Preferably, the temperature of the hydrothermal reaction in the step (2) is 110-130 ℃, and the reaction time is 9-12 h. The decomposition rate of urea is accelerated due to the overhigh reaction temperature, and the morphology and size uniformity of the nickel-cobalt-manganese carbonate synthesized in the way is not enough although the special-shaped particles growing too large are not generated in the generated nickel-cobalt-manganese carbonate by shortening the reaction time. If the reaction temperature is too low, the reaction time needs to be significantly prolonged, which increases the cost to some extent.
Most preferably, the temperature of the hydrothermal reaction in the step (2) is 120 ℃, and the reaction time is 10 h. Under the reaction condition, the decomposition rate of the urea is proper, the nickel-cobalt-manganese carbonate with uniform appearance and size can be obtained, the reaction time is not too long, and the cost is low.
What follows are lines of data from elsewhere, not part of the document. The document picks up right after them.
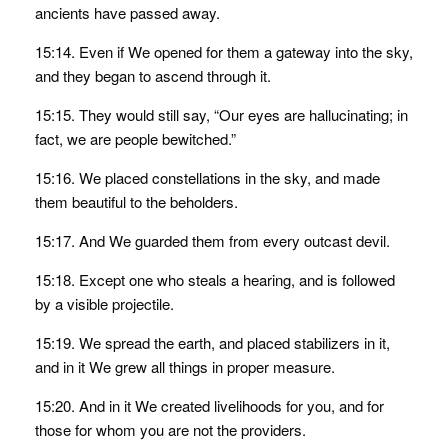
ancients have passed away.
15:14. Even if We opened for them a gateway into the sky,
and they began to ascend through it.
15:15. They would still say, “Our eyes are hallucinating; in
fact, we are people bewitched.”
15:16. We placed constellations in the sky, and made
them beautiful to the beholders.
15:17. And We guarded them from every outcast devil.
15:18. Except one who steals a hearing, and is followed
by a visible projectile.
15:19. We spread the earth, and placed stabilizers in it,
and in it We grew all things in proper measure.
15:20. And in it We created livelihoods for you, and for
those for whom you are not the providers.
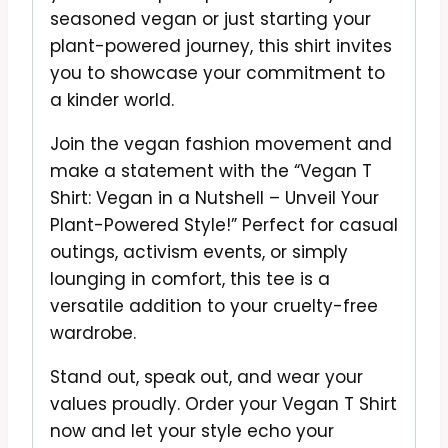
seasoned vegan or just starting your
plant-powered journey, this shirt invites
you to showcase your commitment to
a kinder world.
Join the vegan fashion movement and
make a statement with the “Vegan T
Shirt: Vegan in a Nutshell – Unveil Your
Plant-Powered Style!” Perfect for casual
outings, activism events, or simply
lounging in comfort, this tee is a
versatile addition to your cruelty-free
wardrobe.
Stand out, speak out, and wear your
values proudly. Order your Vegan T Shirt
now and let your style echo your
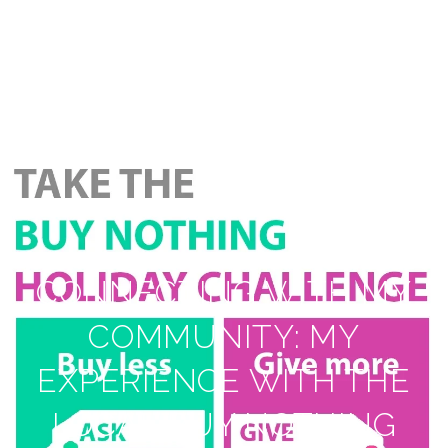
CONNECTING WITH MY
COMMUNITY: MY
EXPERIENCE WITH THE
LOCAL BUY NOTHING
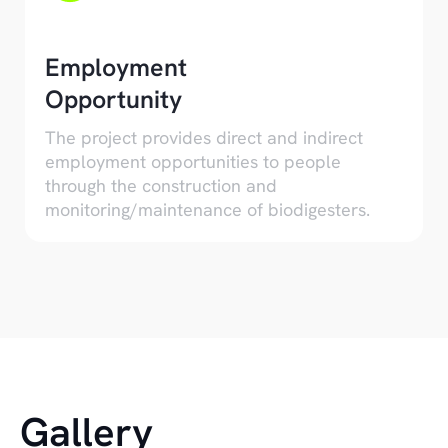
Employment
Opportunity
The project provides direct and indirect
employment opportunities to people
through the construction and
monitoring/maintenance of biodigesters.
Gallery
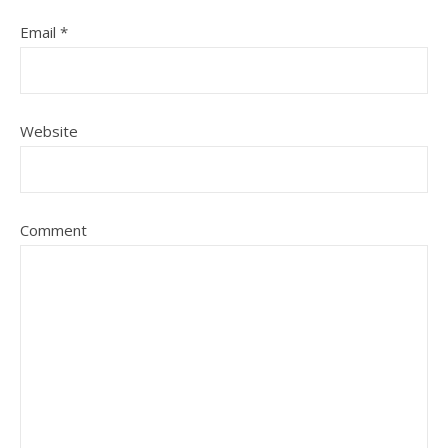
Email
*
Website
Comment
In the preparation method, urea can be decomposed under the hydrothermal condition of high temperature and high pressure to generate CO2And NH3,CO2Dissolving in water and generating nickel cobalt manganese carbonate precipitate with nickel cobalt manganese ions. Because the decomposition of the urea is slow, the generation of the nickel-cobalt-manganese carbonate in the hydrothermal reaction is also in a slow process, so that the obtained nickel-cobalt-manganese elements are uniform enough and have large appearanceSmall and uniform nickel cobalt manganese carbonate. It will be understood by those skilled in the art that the high pressures described herein are generated by residual gases within a closed reactor of fixed volume after heating.
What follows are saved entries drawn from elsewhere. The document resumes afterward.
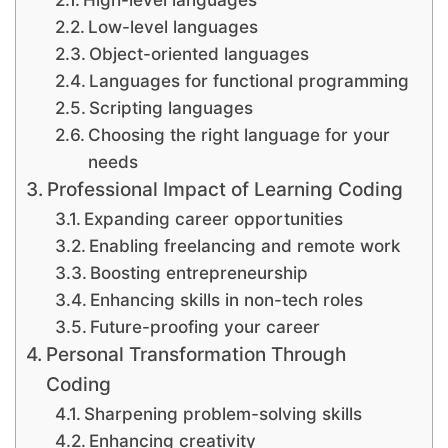
Low-level languages
Object-oriented languages
Languages for functional programming
Scripting languages
Choosing the right language for your
needs
Professional Impact of Learning Coding
Expanding career opportunities
Enabling freelancing and remote work
Boosting entrepreneurship
Enhancing skills in non-tech roles
Future-proofing your career
Personal Transformation Through
Coding
Sharpening problem-solving skills
Enhancing creativity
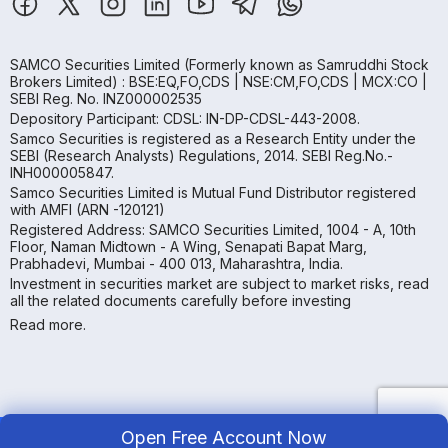
SAMCO Securities Limited
(Formerly known as Samruddhi Stock
Brokers Limited) : BSE:EQ,FO,CDS | NSE:CM,FO,CDS | MCX:CO |
SEBI Reg. No. INZ000002535
Depository Participant: CDSL: IN-DP-CDSL-443-2008.
Samco Securities is registered as a Research Entity under the
SEBI (Research Analysts) Regulations, 2014. SEBI Reg.No.-
INH000005847.
Samco Securities Limited is Mutual Fund Distributor registered
with AMFI (ARN -120121)
Registered Address: SAMCO Securities Limited, 1004 - A, 10th
Floor, Naman Midtown - A Wing, Senapati Bapat Marg,
Prabhadevi, Mumbai - 400 013, Maharashtra, India.
Investment in securities market are subject to market risks, read
all the related documents carefully before investing
Read more.
Open Free Account Now
Copyright ©
2026
Samco | All Rights Reserved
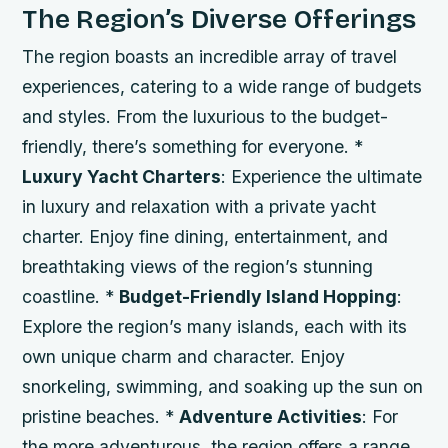
The Region’s Diverse Offerings
The region boasts an incredible array of travel
experiences, catering to a wide range of budgets
and styles. From the luxurious to the budget-
friendly, there’s something for everyone. *
Luxury Yacht Charters
: Experience the ultimate
in luxury and relaxation with a private yacht
charter. Enjoy fine dining, entertainment, and
breathtaking views of the region’s stunning
coastline. *
Budget-Friendly Island Hopping
:
Explore the region’s many islands, each with its
own unique charm and character. Enjoy
snorkeling, swimming, and soaking up the sun on
pristine beaches. *
Adventure Activities
: For
the more adventurous, the region offers a range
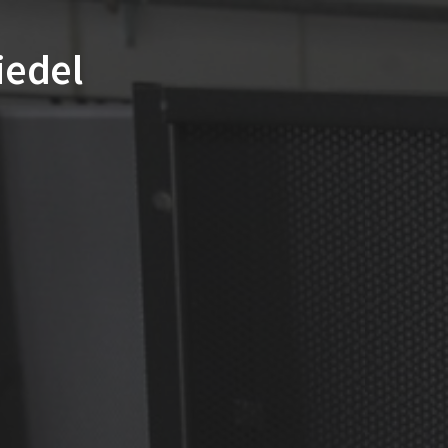
Riedel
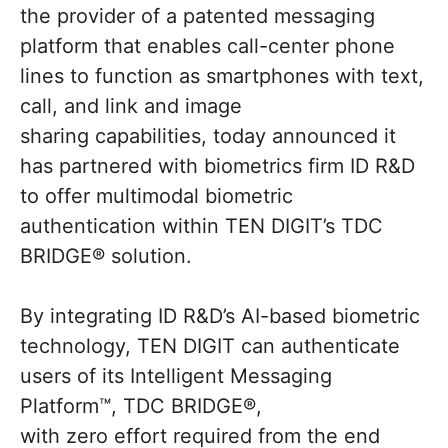
the provider of a patented messaging
platform that enables call-center phone
lines to function as smartphones with text,
call, and link and image
sharing capabilities, today announced it
has partnered with biometrics firm ID R&D
to offer multimodal biometric
authentication within TEN DIGIT’s TDC
BRIDGE® solution.
By integrating ID R&D’s AI-based biometric
technology, TEN DIGIT can authenticate
users of its Intelligent Messaging
Platform™, TDC BRIDGE®,
with zero effort required from the end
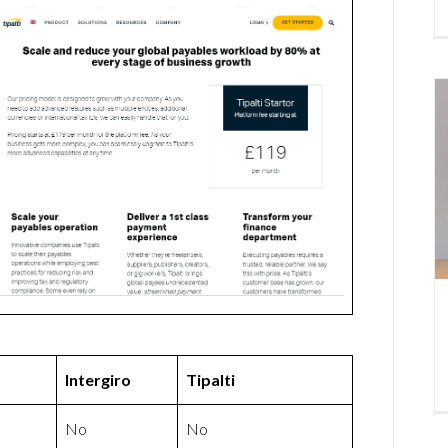
Intergiro
Tipalti
No
No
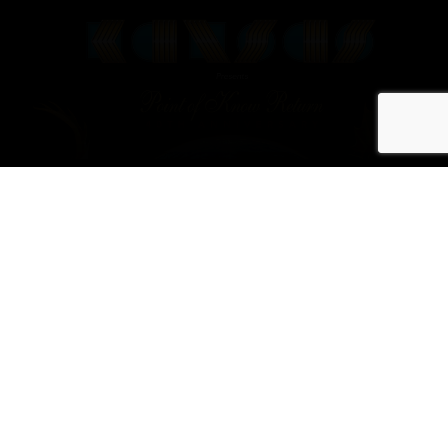
Rock Band
KANSAS to
Launch Tour in
Celebration of
40th Anniversary
of Iconic Album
Preferably, the molar ratio of the nickel salt to the cobalt salt is 8 (0.8-1.2), and the molar ratio of the nickel salt to the manganese salt is 8 (0.8-1.2). The correct proportion of each element in the nickel-cobalt-manganese carbonate can be ensured by feeding according to the proportion.
Preferably, the concentration of the nickel salt in the mixed aqueous solution is 0.06-0.1 mol.L-1The concentration of urea is 0.072-0.13 mol.L-1. The particle size of the nickel cobalt manganese carbonate synthesized under the concentration is about 200nm, and the surface modification effect of the high nickel ternary nickel cobalt lithium manganate is good.
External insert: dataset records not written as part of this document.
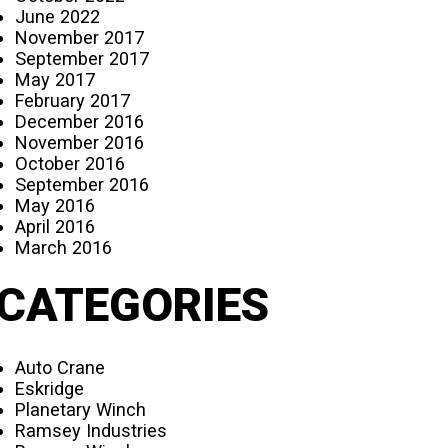
June 2022
November 2017
September 2017
May 2017
February 2017
December 2016
November 2016
October 2016
September 2016
May 2016
April 2016
March 2016
CATEGORIES
Auto Crane
Eskridge
Planetary Winch
Ramsey Industries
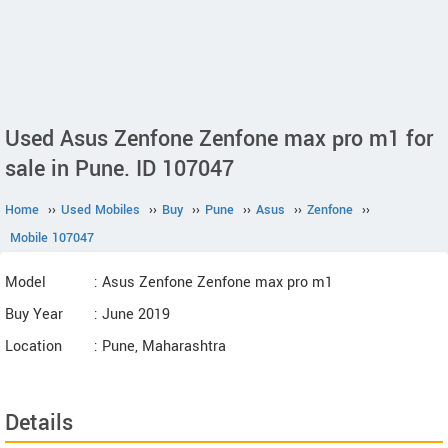
Used Asus Zenfone Zenfone max pro m1 for
sale in Pune. ID 107047
Home
››
Used Mobiles
››
Buy
››
Pune
››
Asus
››
Zenfone
››
Mobile 107047
Model
: Asus Zenfone Zenfone max pro m1
Buy Year
: June 2019
Location
: Pune, Maharashtra
Details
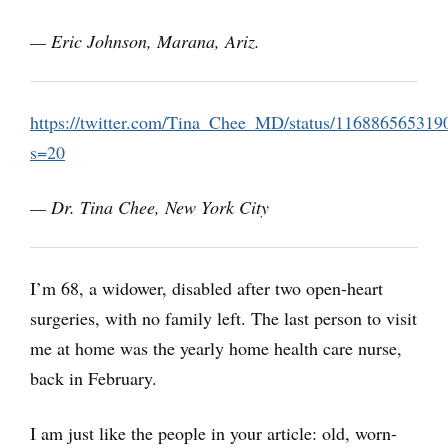
— Eric Johnson, Marana, Ariz.
https://twitter.com/Tina_Chee_MD/status/11688656531
s=20
— Dr. Tina Chee, New York City
I’m 68, a widower, disabled after two open-heart
surgeries, with no family left. The last person to visit
me at home was the yearly home health care nurse,
back in February.
I am just like the people in your article: old, worn-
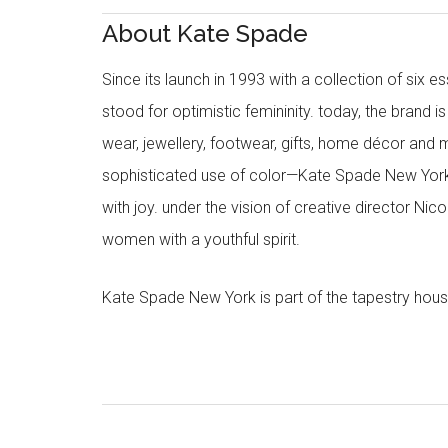
About Kate Spade
Since its launch in 1993 with a collection of six
stood for optimistic femininity. today, the brand i
wear, jewellery, footwear, gifts, home décor and 
sophisticated use of color—Kate Spade New York’
with joy. under the vision of creative director Ni
women with a youthful spirit.
Kate Spade New York is part of the tapestry hous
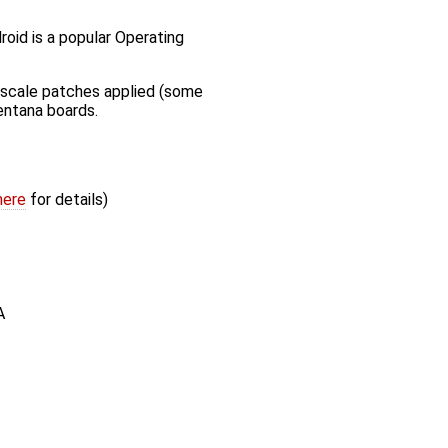
oid is a popular Operating
scale patches applied (some
entana boards.
here
for details)
A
Preferably, in the step (2), the volume ratio of the tetrahydrofuran to the mixed aqueous solution is 1 (6-10). The proportion can effectively control the decomposition rate of urea and the precipitation rate of nickel, cobalt and manganese carbonates in the hydrothermal reaction process.
Preferably, the washing in step (2) is to wash the solid phase with water and ethanol, so as to wash away residual ammonium sulfate and tetrahydrofuran, so as to obtain pure nickel cobalt manganese carbonate.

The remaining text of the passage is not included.